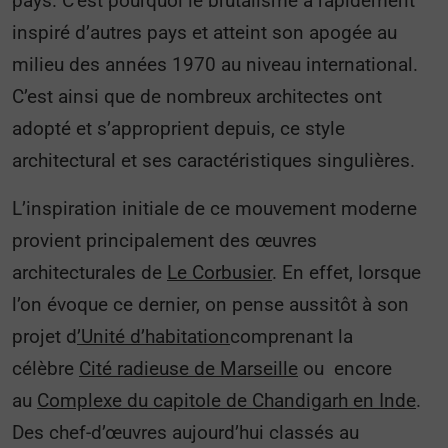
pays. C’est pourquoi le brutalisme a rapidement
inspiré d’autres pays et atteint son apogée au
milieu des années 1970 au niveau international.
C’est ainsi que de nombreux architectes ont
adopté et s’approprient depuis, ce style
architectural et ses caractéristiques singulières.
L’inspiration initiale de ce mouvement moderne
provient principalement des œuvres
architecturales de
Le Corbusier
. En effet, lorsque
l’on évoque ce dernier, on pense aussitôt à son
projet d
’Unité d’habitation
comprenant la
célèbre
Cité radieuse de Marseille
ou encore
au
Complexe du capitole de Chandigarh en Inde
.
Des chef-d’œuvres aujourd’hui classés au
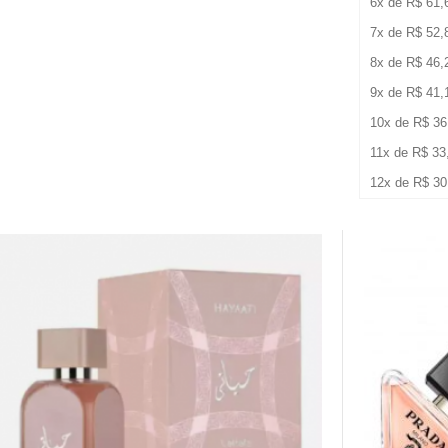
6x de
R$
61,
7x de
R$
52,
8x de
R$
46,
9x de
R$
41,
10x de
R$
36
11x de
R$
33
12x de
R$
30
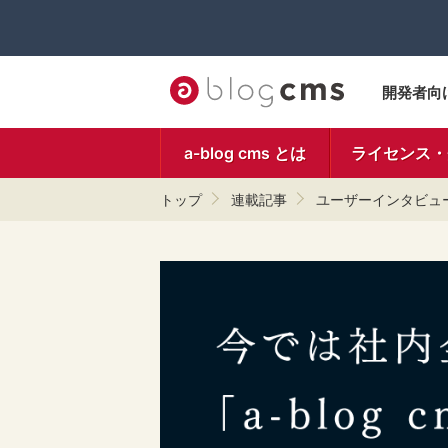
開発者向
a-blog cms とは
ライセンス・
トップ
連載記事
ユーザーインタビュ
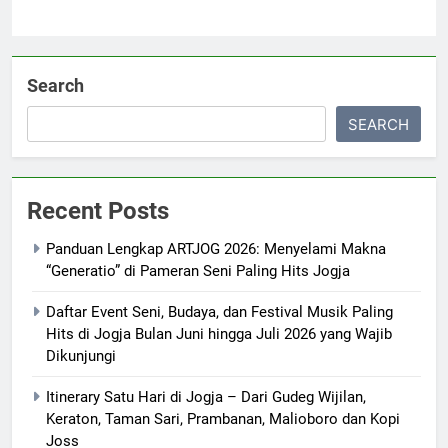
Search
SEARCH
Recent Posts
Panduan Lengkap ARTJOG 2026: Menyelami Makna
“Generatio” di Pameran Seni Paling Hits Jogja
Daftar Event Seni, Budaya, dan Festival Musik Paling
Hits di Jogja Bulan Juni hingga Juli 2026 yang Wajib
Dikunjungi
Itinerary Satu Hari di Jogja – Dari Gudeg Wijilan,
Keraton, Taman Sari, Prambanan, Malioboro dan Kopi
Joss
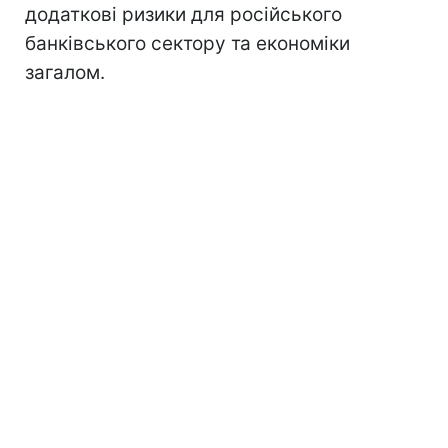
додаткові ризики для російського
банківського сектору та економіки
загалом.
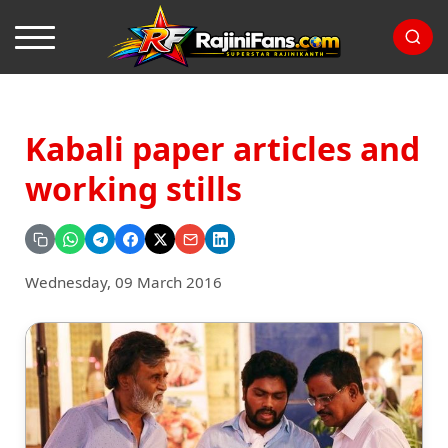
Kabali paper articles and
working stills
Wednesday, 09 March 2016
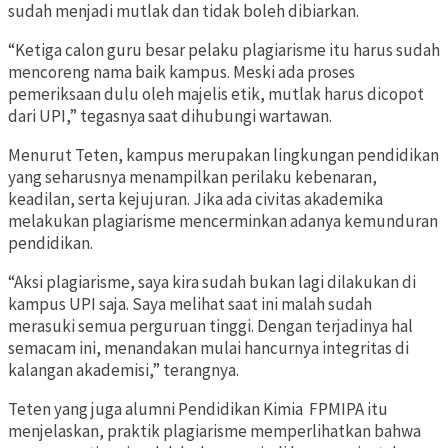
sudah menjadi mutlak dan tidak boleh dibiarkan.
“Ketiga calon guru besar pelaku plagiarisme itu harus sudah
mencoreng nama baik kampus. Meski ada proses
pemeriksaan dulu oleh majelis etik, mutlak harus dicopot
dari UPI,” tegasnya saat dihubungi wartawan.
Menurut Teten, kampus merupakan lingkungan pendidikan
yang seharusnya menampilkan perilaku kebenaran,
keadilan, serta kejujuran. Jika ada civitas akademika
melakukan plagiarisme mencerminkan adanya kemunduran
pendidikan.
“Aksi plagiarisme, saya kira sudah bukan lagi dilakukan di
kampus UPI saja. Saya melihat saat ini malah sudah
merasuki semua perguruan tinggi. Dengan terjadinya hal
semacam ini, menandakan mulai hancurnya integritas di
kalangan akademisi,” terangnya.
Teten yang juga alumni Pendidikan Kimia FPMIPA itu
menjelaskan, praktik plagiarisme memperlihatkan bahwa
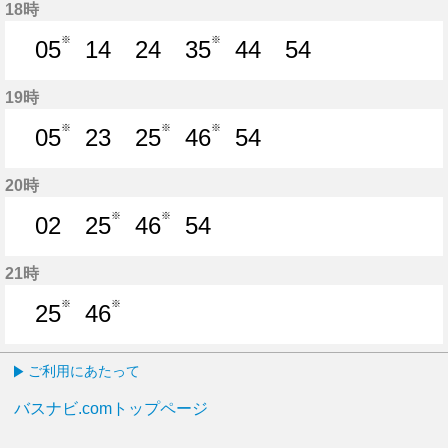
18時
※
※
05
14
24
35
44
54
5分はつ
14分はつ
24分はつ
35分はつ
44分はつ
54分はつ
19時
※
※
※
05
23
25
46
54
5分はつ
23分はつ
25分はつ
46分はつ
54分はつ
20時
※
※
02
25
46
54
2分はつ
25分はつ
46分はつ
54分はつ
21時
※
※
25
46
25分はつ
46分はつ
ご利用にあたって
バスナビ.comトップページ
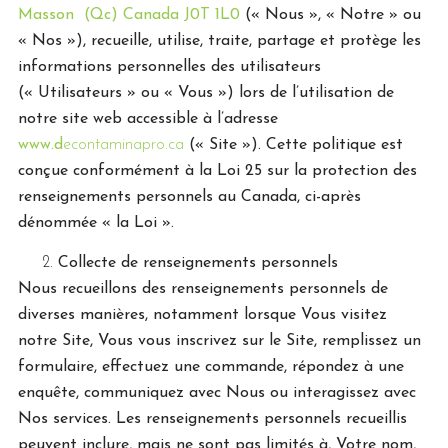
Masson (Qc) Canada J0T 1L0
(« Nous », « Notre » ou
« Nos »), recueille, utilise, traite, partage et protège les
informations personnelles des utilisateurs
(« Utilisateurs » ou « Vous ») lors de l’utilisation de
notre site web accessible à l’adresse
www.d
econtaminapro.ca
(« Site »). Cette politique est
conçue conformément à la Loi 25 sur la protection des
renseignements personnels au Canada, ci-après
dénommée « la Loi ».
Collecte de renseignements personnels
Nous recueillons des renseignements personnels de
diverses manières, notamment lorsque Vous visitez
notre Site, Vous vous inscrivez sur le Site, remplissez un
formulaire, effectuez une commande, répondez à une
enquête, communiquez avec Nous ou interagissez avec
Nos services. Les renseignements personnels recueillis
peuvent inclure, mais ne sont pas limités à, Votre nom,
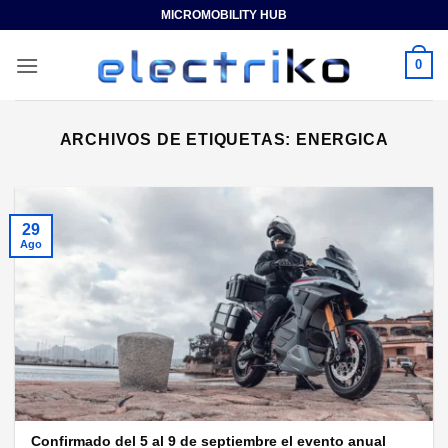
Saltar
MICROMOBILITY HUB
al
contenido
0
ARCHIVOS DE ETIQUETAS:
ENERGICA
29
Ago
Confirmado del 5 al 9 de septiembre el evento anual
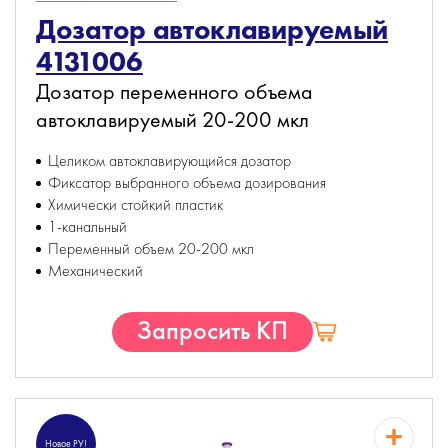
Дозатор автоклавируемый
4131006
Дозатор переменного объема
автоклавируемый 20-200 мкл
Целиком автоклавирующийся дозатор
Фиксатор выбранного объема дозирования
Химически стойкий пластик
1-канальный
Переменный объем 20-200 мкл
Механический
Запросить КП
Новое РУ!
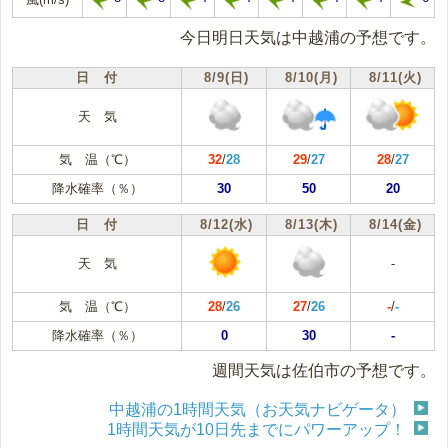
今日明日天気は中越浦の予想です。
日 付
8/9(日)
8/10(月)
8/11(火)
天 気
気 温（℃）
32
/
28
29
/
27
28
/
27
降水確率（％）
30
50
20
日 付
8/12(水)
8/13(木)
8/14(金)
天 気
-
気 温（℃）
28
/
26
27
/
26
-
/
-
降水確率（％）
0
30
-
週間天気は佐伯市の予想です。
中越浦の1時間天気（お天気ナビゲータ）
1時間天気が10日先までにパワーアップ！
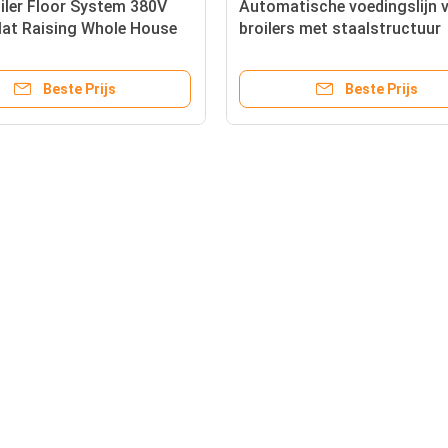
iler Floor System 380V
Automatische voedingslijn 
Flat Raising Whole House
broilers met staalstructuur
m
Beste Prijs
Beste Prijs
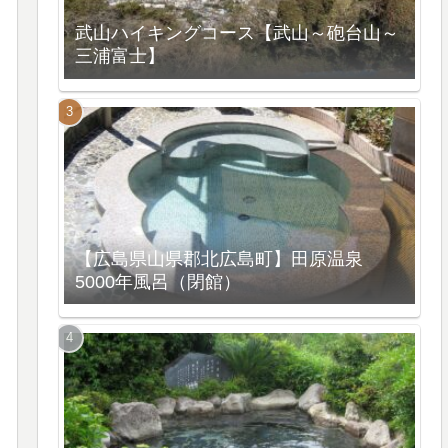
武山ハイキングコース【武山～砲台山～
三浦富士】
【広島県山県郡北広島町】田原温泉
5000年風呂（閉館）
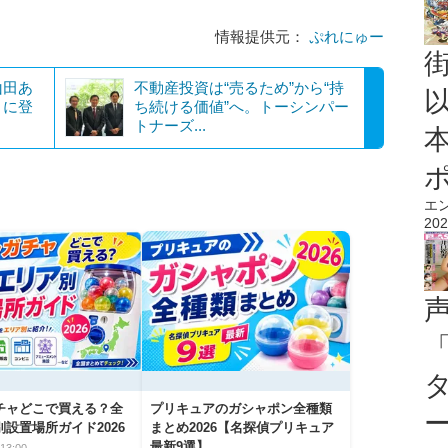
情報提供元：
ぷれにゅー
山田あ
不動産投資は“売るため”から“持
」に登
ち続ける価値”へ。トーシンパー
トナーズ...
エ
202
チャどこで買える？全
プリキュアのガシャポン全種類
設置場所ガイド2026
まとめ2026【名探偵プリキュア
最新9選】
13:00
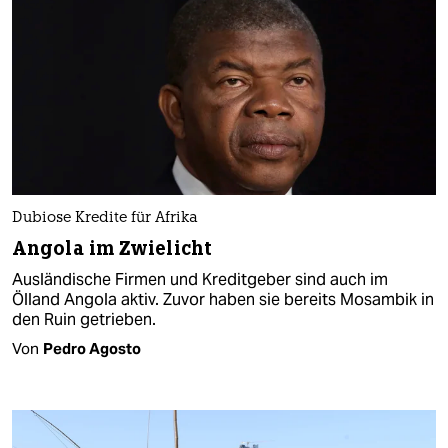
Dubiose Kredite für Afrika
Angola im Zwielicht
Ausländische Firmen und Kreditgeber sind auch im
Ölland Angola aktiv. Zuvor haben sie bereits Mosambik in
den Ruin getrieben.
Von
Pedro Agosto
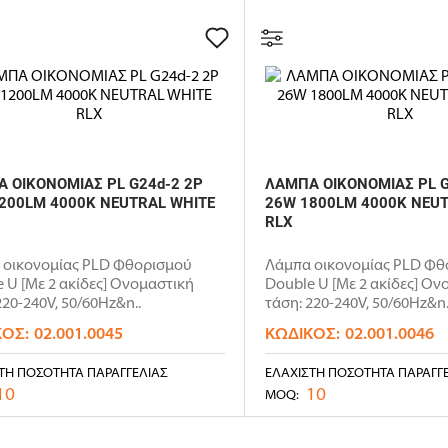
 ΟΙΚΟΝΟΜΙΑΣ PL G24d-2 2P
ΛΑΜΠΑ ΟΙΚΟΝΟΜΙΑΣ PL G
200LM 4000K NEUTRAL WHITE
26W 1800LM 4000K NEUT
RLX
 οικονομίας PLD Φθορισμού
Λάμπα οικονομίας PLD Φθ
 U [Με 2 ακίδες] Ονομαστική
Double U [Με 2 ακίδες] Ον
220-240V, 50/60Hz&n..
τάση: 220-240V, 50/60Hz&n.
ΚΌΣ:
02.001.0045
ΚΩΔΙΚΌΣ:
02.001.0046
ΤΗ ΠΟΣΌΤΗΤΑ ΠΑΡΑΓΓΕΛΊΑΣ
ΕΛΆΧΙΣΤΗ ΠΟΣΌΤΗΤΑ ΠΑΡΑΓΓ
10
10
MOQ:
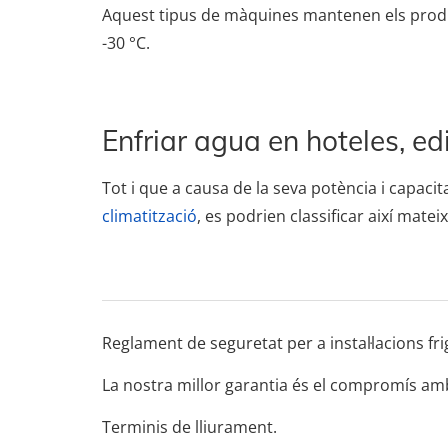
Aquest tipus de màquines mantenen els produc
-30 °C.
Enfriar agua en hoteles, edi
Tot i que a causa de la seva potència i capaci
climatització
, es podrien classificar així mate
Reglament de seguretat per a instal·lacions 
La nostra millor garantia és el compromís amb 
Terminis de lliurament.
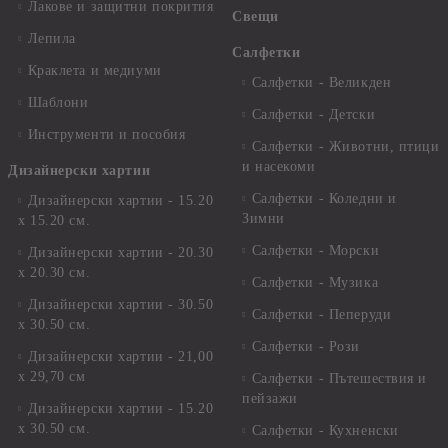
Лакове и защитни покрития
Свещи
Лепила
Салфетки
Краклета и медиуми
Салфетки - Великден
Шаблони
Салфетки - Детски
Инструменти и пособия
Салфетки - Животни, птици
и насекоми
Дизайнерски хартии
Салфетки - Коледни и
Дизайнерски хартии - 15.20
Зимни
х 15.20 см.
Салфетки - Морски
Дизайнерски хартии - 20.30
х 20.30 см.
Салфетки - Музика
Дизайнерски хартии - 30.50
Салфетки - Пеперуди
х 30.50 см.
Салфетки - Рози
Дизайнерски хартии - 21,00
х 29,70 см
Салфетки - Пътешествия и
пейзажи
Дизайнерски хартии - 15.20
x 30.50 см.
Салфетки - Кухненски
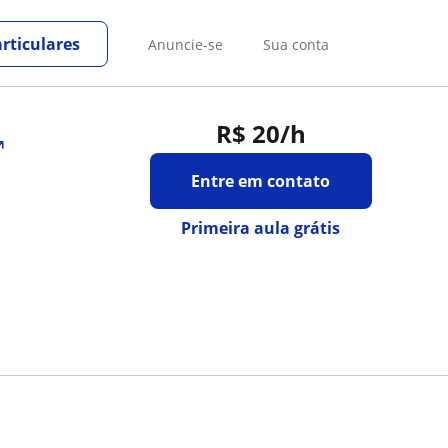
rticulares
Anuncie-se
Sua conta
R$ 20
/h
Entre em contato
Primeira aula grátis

--

Your answer must be an exact copy of every entry, with the pictures left out.

**SOLVED EXERCISE**
pays. C’est pourquoi le brutalisme a rapidement
inspiré d’autres pays et atteint son apogée au
milieu des années 1970 au niveau international.
C’est ainsi que de nombreux architectes ont
adopté et s’approprient depuis, ce style
architectural et ses caractéristiques singulières.
L’inspiration initiale de ce mouvement moderne
provient principalement des œuvres
architecturales de
Le Corbusier
. En effet, lorsque
l’on évoque ce dernier, on pense aussitôt à son
projet d
’Unité d’habitation
comprenant la
célèbre
Cité radieuse de Marseille
ou encore
au
Complexe du capitole de Chandigarh en Inde
.
Des chef-d’œuvres aujourd’hui classés au
6x de
R$
61,
7x de
R$
52,
8x de
R$
46,
9x de
R$
41,
10x de
R$
36
11x de
R$
33
12x de
R$
30
開発者向
a-blog cms とは
ライセンス・
トップ
連載記事
ユーザーインタビュ
Search
SEARCH
Recent Posts
Panduan Lengkap ARTJOG 2026: Menyelami Makna
“Generatio” di Pameran Seni Paling Hits Jogja
Daftar Event Seni, Budaya, dan Festival Musik Paling
Hits di Jogja Bulan Juni hingga Juli 2026 yang Wajib
Dikunjungi
Itinerary Satu Hari di Jogja – Dari Gudeg Wijilan,
Keraton, Taman Sari, Prambanan, Malioboro dan Kopi
Joss
додаткові ризики для російського
банківського сектору та економіки
загалом.
Kabali paper articles and
working stills
Wednesday, 09 March 2016
sudah menjadi mutlak dan tidak boleh dibiarkan.
“Ketiga calon guru besar pelaku plagiarisme itu harus sudah
mencoreng nama baik kampus. Meski ada proses
pemeriksaan dulu oleh majelis etik, mutlak harus dicopot
dari UPI,” tegasnya saat dihubungi wartawan.
Menurut Teten, kampus merupakan lingkungan pendidikan
yang seharusnya menampilkan perilaku kebenaran,
keadilan, serta kejujuran. Jika ada civitas akademika
melakukan plagiarisme mencerminkan adanya kemunduran
pendidikan.
“Aksi plagiarisme, saya kira sudah bukan lagi dilakukan di
kampus UPI saja. Saya melihat saat ini malah sudah
merasuki semua perguruan tinggi. Dengan terjadinya hal
semacam ini, menandakan mulai hancurnya integritas di
kalangan akademisi,” terangnya.
Teten yang juga alumni Pendidikan Kimia FPMIPA itu
menjelaskan, praktik plagiarisme memperlihatkan bahwa
18時
※
※
05
14
24
35
44
54
5分はつ
14分はつ
24分はつ
35分はつ
44分はつ
54分はつ
19時
※
※
※
05
23
25
46
54
5分はつ
23分はつ
25分はつ
46分はつ
54分はつ
20時
※
※
02
25
46
54
2分はつ
25分はつ
46分はつ
54分はつ
21時
※
※
25
46
25分はつ
46分はつ
ご利用にあたって
バスナビ.comトップページ
Masson (Qc) Canada J0T 1L0
(« Nous », « Notre » ou
« Nos »), recueille, utilise, traite, partage et protège les
informations personnelles des utilisateurs
(« Utilisateurs » ou « Vous ») lors de l’utilisation de
notre site web accessible à l’adresse
www.d
econtaminapro.ca
(« Site »). Cette politique est
conçue conformément à la Loi 25 sur la protection des
renseignements personnels au Canada, ci-après
dénommée « la Loi ».
Collecte de renseignements personnels
Nous recueillons des renseignements personnels de
diverses manières, notamment lorsque Vous visitez
notre Site, Vous vous inscrivez sur le Site, remplissez un
formulaire, effectuez une commande, répondez à une
enquête, communiquez avec Nous ou interagissez avec
Nos services. Les renseignements personnels recueillis
peuvent inclure, mais ne sont pas limités à, Votre nom,
Saltar
MICROMOBILITY HUB
al
contenido
0
ARCHIVOS DE ETIQUETAS:
ENERGICA
29
Ago
Confirmado del 5 al 9 de septiembre el evento anual
Дозатор автоклавируемый
4131006
Дозатор переменного объема
автоклавируемый 20-200 мкл
Целиком автоклавирующийся дозатор
Фиксатор выбранного объема дозирования
Химически стойкий пластик
1-канальный
Переменный объем 20-200 мкл
Механический
Запросить КП
Новое РУ!
今日明日天気は中越浦の予想です。
日 付
8/9(日)
8/10(月)
8/11(火)
天 気
気 温（℃）
32
/
28
29
/
27
28
/
27
降水確率（％）
30
50
20
日 付
8/12(水)
8/13(木)
8/14(金)
天 気
-
気 温（℃）
28
/
26
27
/
26
-
/
-
降水確率（％）
0
30
-
週間天気は佐伯市の予想です。
中越浦の1時間天気（お天気ナビゲータ）
1時間天気が10日先までにパワーアップ！
iler Floor System 380V
Automatische voedingslijn 
Flat Raising Whole House
broilers met staalstructuur
m
Beste Prijs
Beste Prijs
武山ハイキングコース【武山～砲台山～
三浦富士】
【広島県山県郡北広島町】田原温泉
5000年風呂（閉館）
情報提供元：
ぷれにゅー
山田あ
不動産投資は“売るため”から“持
」に登
ち続ける価値”へ。トーシンパー
トナーズ...
エ
202
チャどこで買える？全
プリキュアのガシャポン全種類
設置場所ガイド2026
まとめ2026【名探偵プリキュア
最新9選】
13:00
Dubiose Kredite für Afrika
Angola im Zwielicht
Ausländische Firmen und Kreditgeber sind auch im
Ölland Angola aktiv. Zuvor haben sie bereits Mosambik in
den Ruin getrieben.
Von
Pedro Agosto
 ΟΙΚΟΝΟΜΙΑΣ PL G24d-2 2P
ΛΑΜΠΑ ΟΙΚΟΝΟΜΙΑΣ PL G
200LM 4000K NEUTRAL WHITE
26W 1800LM 4000K NEUT
RLX
 οικονομίας PLD Φθορισμού
Λάμπα οικονομίας PLD Φθ
 U [Με 2 ακίδες] Ονομαστική
Double U [Με 2 ακίδες] Ον
220-240V, 50/60Hz&n..
τάση: 220-240V, 50/60Hz&n.
ΚΌΣ:
02.001.0045
ΚΩΔΙΚΌΣ:
02.001.0046
ΤΗ ΠΟΣΌΤΗΤΑ ΠΑΡΑΓΓΕΛΊΑΣ
ΕΛΆΧΙΣΤΗ ΠΟΣΌΤΗΤΑ ΠΑΡΑΓΓ
10
10
MOQ:
Aquest tipus de màquines mantenen els produc
-30 °C.
Enfriar agua en hoteles, edi
Tot i que a causa de la seva potència i capaci
climatització
, es podrien classificar així mate
Reglament de seguretat per a instal·lacions 
La nostra millor garantia és el compromís amb 
Terminis de lliurament.
Лакове и защитни покрития
Свещи
Лепила
Салфетки
Краклета и медиуми
Салфетки - Великден
Шаблони
Салфетки - Детски
Инструменти и пособия
Салфетки - Животни, птици
и насекоми
Дизайнерски хартии
Салфетки - Коледни и
Дизайнерски хартии - 15.20
Зимни
х 15.20 см.
Салфетки - Морски
Дизайнерски хартии - 20.30
х 20.30 см.
Салфетки - Музика
Дизайнерски хартии - 30.50
Салфетки - Пеперуди
х 30.50 см.
Салфетки - Рози
Дизайнерски хартии - 21,00
х 29,70 см
Салфетки - Пътешествия и
пейзажи
Дизайнерски хартии - 15.20
x 30.50 см.
Салфетки - Кухненски
rticulares
Anuncie-se
Sua conta
R$ 20
/h
Entre em contato
Primeira aula grátis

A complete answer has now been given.